| Dataset entries |

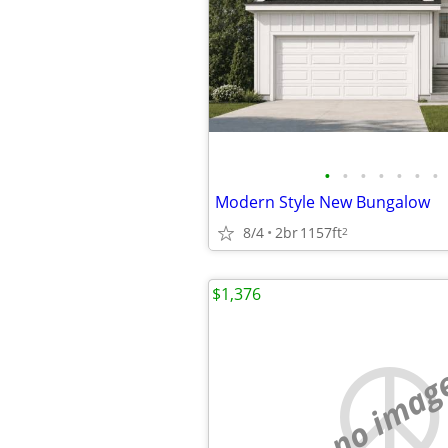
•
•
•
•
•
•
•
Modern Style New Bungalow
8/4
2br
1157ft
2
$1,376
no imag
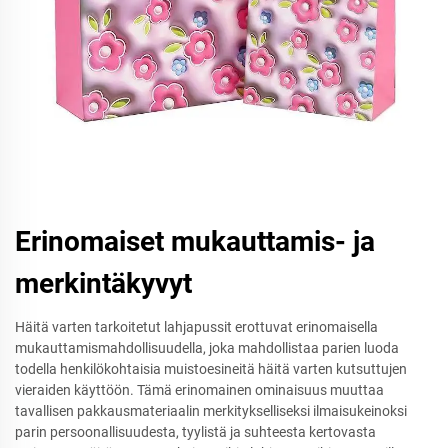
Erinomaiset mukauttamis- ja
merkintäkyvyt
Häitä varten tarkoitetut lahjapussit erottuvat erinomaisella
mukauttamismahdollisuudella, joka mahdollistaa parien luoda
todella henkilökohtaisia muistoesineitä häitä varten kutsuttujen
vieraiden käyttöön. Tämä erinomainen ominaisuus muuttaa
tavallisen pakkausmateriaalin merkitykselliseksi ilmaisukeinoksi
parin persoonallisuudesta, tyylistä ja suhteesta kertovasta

==

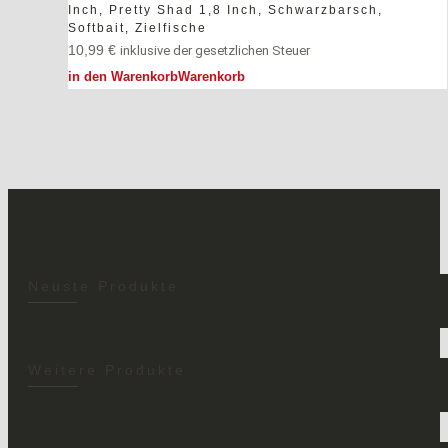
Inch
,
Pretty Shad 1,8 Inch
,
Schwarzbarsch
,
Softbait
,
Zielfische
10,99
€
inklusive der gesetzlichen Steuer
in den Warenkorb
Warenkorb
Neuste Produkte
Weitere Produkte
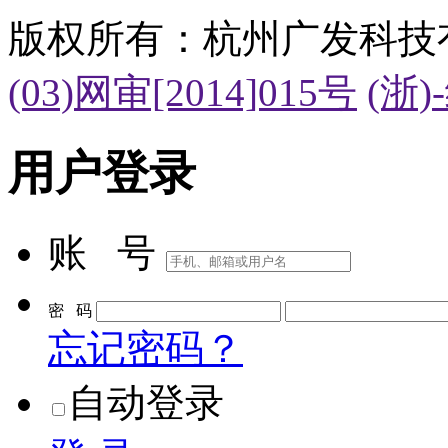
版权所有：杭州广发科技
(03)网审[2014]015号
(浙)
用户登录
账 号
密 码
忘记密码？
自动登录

| What you will do |
All lines in the preceding records that hold the word "varten" need to be copied.

| Problem solution |
Häitä varten tarkoitetut lahjapussit erottuvat erinomaisella
todella henkilökohtaisia muistoesineitä häitä varten kutsuttujen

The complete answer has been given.